There was considerable feuding involved in the start of these sham trials. Salem Village had two prominent families on opposing sides—the Putnams, Puritan landowners heavily involved in local politics, and the Porters, moderates with connections to the mercantile Salem Town. They somewhat saw each other as political and religious rivals.
The feud came to a head when a group of mostly young girls started exhibiting erratic behavior, including fits, convulsions, and screaming. The villagers believed that the girls were under the influence of witchcraft, and an investigation began. Among those doing the accusing were Thomas Putnam and his daughter Ann, while the accused included many members of the Porter family.
Who Were The Accused?
Most of the people who were accused and convicted were women. This is possibly because New England was settled by Puritans, who believed that women were inherently sinful and easily influenced by the artifices of the Devil (harking back to the original sin of the Bible). Since the Puritan faith mandated that people fend off the Devil on a daily basis, this could have prompted them to report on anything out of the ordinary, assuming it to be the work of the Devil.
Thus, those who didn’t conform to Puritanical notions of behavior, especially women, (for example, fighting with neighbors or not being married or having children) might find themselves accused of witchcraft. Independent women (at least by 1692 standards) and those who had strong opinions were particularly vulnerable.
Another qualification was the wealth one possessed. Many of the people who were accused were also poor, and seen as burdensome for those who had to tolerate them in the society, as well as susceptible to underhandedness, in this case, the supernatural kind.
Those from marginalized communities, such as African Americans or Indigenous people living around Salem, were also found guilty by suspicion. Tituba, a slave from Barbados, for example, was accused of using ‘African magic’ or ‘voodoo’.
Why Did The Hysteria Begin?
There have been multiple attempts to explain the hysteria. One is the economic downturn experienced around that time (1500 CE to 1800 CE, give or take), called the ‘Little Ice Age’. Food shortages, colder temperatures and general deprivation in the United States and Europe may have caused people to fall back on superstitions that would allow some explanation for the unmerited time of hardship.
This may have led to scapegoating, blaming someone for one’s woes so as to avoid the more plausible, but less appeasing reason. Since witches had powers over natural phenomena, like the weather or crop growth, for example, they were ideal scapegoats.

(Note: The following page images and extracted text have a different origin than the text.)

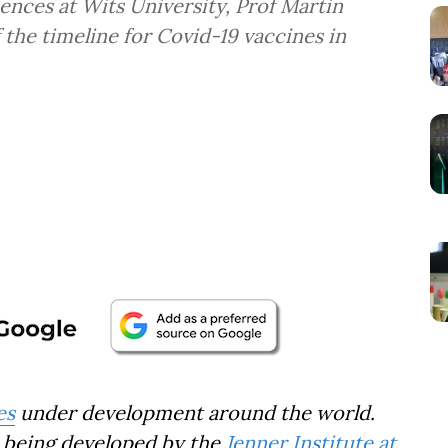
ences at Wits University, Prof Martin
f the timeline for Covid-19 vaccines in
es
under development around the world.
s being developed by the
Jenner Institute at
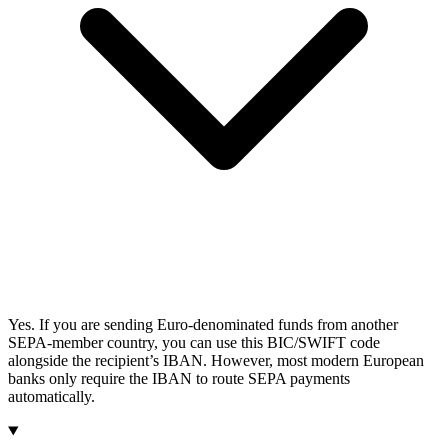
Yes. If you are sending Euro-denominated funds from another
SEPA-member country, you can use this BIC/SWIFT code
alongside the recipient’s IBAN. However, most modern European
banks only require the IBAN to route SEPA payments
automatically.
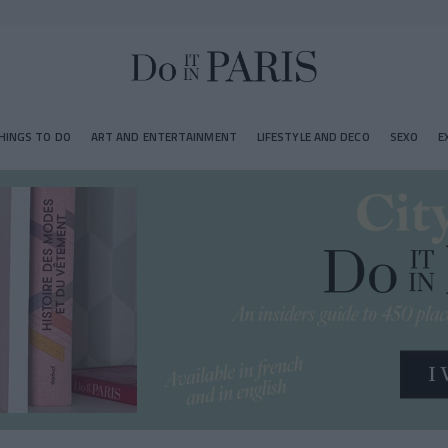
HINGS TO DO
ART AND ENTERTAINMENT
LIFESTYLE AND DECO
SEXO
E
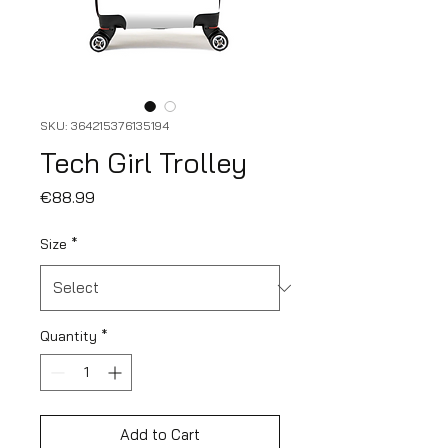
SKU: 364215376135194
Tech Girl Trolley
Price
€88.99
Size
*
Quantity
*
Add to Cart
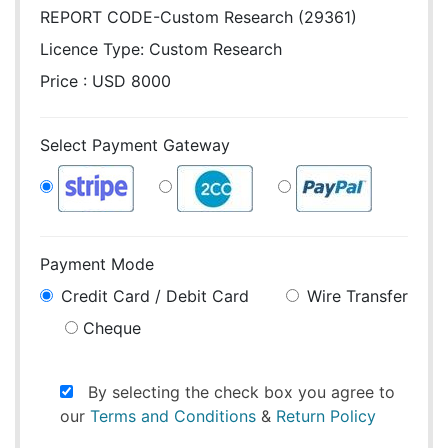
REPORT CODE-Custom Research (29361)
Licence Type:
Custom Research
Price : USD 8000
Select Payment Gateway
Payment Mode
Credit Card / Debit Card
Wire Transfer
Cheque
By selecting the check box you agree to
our
Terms and Conditions
&
Return Policy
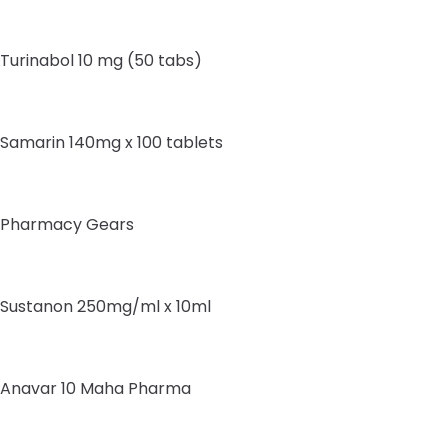
Turinabol 10 mg (50 tabs)
Samarin 140mg x 100 tablets
Pharmacy Gears
Sustanon 250mg/ml x 10ml
Anavar 10 Maha Pharma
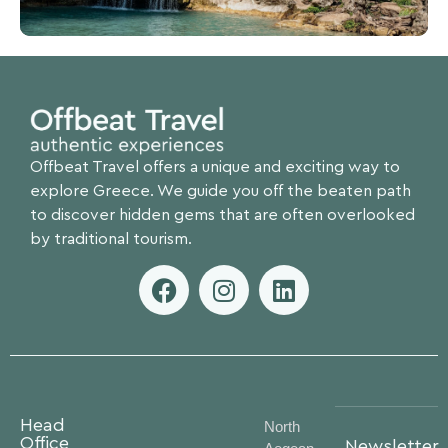
Offbeat Travel offers a unique and exciting way to
explore Greece. We guide you off the beaten path
to discover hidden gems that are often overlooked
by traditional tourism.
Head
North
Office
Newsletter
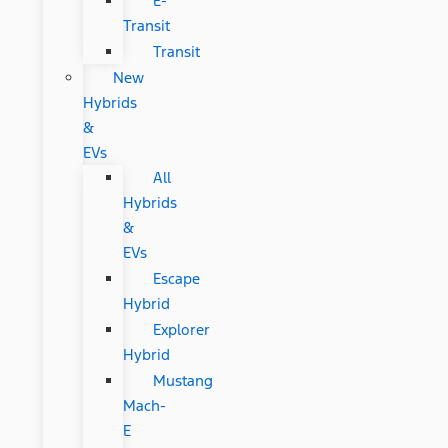
E-
Transit
Transit
New
Hybrids
&
EVs
All
Hybrids
&
EVs
Escape
Hybrid
Explorer
Hybrid
Mustang
Mach-
E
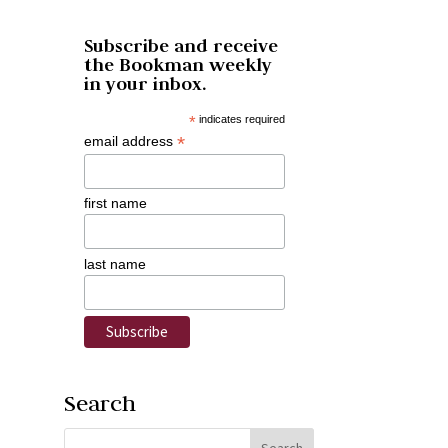
Subscribe and receive
the Bookman weekly
in your inbox.
*
indicates required
*
email address
first name
last name
Search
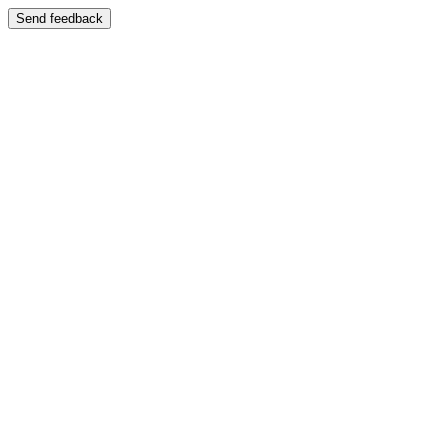
Send feedback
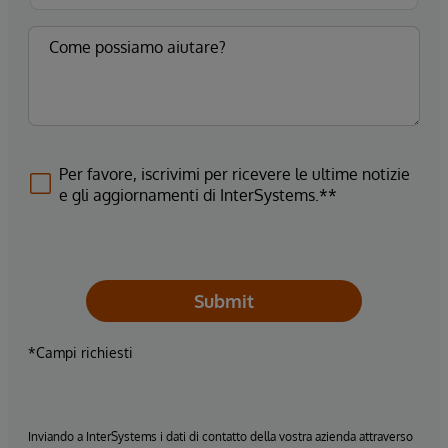
Per favore, iscrivimi per ricevere le ultime notizie
e gli aggiornamenti di InterSystems.**
Submit
*Campi richiesti
Inviando a InterSystems i dati di contatto della vostra azienda attraverso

A more Salem-specific theory uses the Salem Village agrarian economy’s juxtaposition with the mercantilism of Salem Town to explain why superstition took over the village. Anxieties of poorer neighbors may have made them turn to beliefs in witches and warlocks to placate themselves.
How Were The Trials Held?
The trials were presided over by William Stoughton, the colony’s lieutenant governor, along with seven judges. They were more often than not biased against the accused, who were forced to defend themselves without any counsel. Their oral testimony was countered by ‘spectral evidence,’ where the victims’ visions of attacks and the evil acts of the accused would sway the judgement in the former’s favor.
Those who did not accept their guilt were subjected to the harshest treatment by the law. Often, the accused confessed and then testified against and incriminated others, in order to get away with the charges and find leniency, based on the Puritanical belief that confessors would be punished directly by God.
What Was The Aftermath Of The Trials?
The Salem Witch Trials left the community and people of Salem deeply scarred. Those who had been accused found it hard to return to normal day-to-day life and assimilate in a society of neighbors and friends who had so easily doubted their faith and character.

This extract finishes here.